THE TASK:
The answer should consist of each line below that contains the word "Edições".

RECORDS START

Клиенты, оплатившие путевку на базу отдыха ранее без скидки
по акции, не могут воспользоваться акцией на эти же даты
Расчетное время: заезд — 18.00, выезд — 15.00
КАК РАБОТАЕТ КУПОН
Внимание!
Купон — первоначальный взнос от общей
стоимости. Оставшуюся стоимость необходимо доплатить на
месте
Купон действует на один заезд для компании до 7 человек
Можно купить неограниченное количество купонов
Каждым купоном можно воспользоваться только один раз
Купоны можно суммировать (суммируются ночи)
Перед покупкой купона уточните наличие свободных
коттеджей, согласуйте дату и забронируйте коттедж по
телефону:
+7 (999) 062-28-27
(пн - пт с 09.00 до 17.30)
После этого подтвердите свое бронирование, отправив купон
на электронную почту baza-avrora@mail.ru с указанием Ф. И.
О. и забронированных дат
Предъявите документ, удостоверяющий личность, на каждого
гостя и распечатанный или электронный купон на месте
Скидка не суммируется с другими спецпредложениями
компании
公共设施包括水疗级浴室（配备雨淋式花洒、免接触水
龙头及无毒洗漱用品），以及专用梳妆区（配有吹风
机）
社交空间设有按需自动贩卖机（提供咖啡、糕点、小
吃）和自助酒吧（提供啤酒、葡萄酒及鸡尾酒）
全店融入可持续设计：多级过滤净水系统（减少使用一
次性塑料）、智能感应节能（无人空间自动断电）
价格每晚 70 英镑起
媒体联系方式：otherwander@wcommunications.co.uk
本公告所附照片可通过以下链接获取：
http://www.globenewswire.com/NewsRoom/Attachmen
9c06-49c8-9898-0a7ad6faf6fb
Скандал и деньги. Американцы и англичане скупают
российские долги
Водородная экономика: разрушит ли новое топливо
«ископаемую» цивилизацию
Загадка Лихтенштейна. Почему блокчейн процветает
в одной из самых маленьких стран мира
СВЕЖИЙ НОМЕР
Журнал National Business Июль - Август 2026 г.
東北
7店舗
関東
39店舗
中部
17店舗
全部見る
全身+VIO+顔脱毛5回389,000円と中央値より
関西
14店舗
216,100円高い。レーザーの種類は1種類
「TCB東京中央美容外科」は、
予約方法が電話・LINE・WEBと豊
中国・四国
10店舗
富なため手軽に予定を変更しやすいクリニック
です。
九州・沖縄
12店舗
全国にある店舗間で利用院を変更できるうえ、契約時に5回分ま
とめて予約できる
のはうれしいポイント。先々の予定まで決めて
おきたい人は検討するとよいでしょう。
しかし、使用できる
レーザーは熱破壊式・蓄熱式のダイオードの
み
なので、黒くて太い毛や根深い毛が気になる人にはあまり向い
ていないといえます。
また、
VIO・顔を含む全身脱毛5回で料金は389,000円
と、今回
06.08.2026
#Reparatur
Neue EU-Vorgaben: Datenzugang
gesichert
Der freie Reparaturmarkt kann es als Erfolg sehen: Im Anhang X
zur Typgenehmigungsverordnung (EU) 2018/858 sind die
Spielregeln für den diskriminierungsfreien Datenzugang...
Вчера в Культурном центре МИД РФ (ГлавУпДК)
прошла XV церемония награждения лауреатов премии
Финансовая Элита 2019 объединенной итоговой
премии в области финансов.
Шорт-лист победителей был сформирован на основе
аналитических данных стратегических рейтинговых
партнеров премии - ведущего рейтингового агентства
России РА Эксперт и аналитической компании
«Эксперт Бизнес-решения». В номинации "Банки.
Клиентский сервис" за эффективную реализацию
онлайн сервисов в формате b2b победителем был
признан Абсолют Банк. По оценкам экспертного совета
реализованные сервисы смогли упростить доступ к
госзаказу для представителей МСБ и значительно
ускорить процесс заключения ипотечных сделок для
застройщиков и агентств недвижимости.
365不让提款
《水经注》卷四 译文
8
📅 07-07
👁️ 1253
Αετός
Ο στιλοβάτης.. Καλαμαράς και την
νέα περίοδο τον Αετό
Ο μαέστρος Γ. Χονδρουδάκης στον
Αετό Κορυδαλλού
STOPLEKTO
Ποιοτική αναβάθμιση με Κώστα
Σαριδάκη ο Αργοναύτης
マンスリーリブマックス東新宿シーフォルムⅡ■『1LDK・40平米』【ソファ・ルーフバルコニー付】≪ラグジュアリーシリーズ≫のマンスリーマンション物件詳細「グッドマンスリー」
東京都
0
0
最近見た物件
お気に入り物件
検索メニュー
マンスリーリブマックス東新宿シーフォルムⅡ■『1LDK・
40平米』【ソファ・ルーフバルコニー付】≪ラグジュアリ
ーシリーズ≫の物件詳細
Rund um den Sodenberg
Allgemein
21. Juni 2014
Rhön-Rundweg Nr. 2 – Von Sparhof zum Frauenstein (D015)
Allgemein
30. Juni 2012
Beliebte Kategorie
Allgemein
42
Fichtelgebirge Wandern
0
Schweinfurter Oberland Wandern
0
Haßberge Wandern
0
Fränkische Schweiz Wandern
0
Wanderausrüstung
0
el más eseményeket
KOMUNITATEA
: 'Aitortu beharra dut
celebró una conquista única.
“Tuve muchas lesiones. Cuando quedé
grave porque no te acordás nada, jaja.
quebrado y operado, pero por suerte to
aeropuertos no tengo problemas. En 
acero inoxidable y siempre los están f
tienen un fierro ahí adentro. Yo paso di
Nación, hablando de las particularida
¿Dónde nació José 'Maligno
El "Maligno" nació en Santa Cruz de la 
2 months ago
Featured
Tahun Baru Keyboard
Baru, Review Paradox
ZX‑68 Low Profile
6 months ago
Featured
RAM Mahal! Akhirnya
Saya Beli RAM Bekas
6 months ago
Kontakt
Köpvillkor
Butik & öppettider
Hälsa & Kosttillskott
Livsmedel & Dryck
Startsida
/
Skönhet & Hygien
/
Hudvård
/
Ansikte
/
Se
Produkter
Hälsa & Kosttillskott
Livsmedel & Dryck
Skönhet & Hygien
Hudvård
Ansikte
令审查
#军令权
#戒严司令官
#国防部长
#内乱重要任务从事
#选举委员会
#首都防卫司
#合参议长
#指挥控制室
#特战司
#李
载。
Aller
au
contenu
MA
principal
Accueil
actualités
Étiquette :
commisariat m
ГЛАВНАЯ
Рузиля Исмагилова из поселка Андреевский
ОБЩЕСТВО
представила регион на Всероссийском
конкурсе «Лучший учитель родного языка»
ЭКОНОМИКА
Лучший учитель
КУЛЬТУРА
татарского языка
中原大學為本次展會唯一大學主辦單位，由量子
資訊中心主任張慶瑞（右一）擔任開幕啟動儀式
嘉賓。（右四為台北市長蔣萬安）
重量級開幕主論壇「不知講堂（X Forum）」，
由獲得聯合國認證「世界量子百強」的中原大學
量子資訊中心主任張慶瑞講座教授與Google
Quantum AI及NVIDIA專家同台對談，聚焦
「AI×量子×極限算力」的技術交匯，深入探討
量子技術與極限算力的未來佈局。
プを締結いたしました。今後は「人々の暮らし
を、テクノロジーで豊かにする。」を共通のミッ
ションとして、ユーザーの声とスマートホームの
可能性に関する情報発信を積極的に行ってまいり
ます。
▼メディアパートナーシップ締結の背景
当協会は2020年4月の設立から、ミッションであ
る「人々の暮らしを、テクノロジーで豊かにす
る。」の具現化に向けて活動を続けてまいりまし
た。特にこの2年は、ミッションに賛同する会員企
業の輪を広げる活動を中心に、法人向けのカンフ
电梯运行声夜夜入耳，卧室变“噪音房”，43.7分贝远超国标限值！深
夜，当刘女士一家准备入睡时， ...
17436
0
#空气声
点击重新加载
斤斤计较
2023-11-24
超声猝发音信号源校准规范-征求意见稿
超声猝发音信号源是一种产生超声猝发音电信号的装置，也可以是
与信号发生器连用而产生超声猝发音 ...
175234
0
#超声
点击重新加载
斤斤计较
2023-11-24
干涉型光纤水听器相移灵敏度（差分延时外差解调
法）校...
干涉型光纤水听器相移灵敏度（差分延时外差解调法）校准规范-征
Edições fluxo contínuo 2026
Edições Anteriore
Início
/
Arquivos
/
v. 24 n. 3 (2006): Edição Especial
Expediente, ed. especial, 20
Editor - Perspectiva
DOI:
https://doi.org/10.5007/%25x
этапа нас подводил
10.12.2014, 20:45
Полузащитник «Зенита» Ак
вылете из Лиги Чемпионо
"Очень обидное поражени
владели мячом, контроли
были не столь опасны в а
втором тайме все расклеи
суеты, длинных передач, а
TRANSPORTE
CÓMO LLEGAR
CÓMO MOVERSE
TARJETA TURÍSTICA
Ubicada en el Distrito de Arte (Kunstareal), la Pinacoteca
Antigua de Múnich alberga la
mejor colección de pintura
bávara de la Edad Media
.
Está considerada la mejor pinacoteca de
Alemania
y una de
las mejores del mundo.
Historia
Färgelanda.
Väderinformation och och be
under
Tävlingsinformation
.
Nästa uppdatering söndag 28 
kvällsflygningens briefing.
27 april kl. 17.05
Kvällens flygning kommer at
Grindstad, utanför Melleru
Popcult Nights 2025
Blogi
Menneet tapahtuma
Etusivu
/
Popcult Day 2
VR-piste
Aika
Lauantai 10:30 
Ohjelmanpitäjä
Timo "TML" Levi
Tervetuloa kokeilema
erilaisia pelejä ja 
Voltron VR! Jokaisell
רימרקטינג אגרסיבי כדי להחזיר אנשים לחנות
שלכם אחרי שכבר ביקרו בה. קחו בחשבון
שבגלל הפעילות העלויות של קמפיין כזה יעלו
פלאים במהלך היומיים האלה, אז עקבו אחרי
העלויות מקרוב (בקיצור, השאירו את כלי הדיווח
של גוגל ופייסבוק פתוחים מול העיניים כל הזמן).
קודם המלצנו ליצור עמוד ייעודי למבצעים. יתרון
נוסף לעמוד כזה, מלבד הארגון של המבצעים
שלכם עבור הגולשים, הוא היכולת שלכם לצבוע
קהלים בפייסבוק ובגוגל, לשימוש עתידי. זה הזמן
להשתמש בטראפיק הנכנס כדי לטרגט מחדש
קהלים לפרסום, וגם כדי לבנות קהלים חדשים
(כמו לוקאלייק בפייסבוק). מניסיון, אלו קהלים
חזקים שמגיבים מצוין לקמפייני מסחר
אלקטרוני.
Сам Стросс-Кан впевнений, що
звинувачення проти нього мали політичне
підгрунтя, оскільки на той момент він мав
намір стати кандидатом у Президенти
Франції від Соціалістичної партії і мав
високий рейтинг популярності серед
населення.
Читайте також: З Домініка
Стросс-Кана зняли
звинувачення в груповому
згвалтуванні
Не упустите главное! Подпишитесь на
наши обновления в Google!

RECORDS END

COMPLETED TASK:
Edições fluxo contínuo 2026
Edições Anteriore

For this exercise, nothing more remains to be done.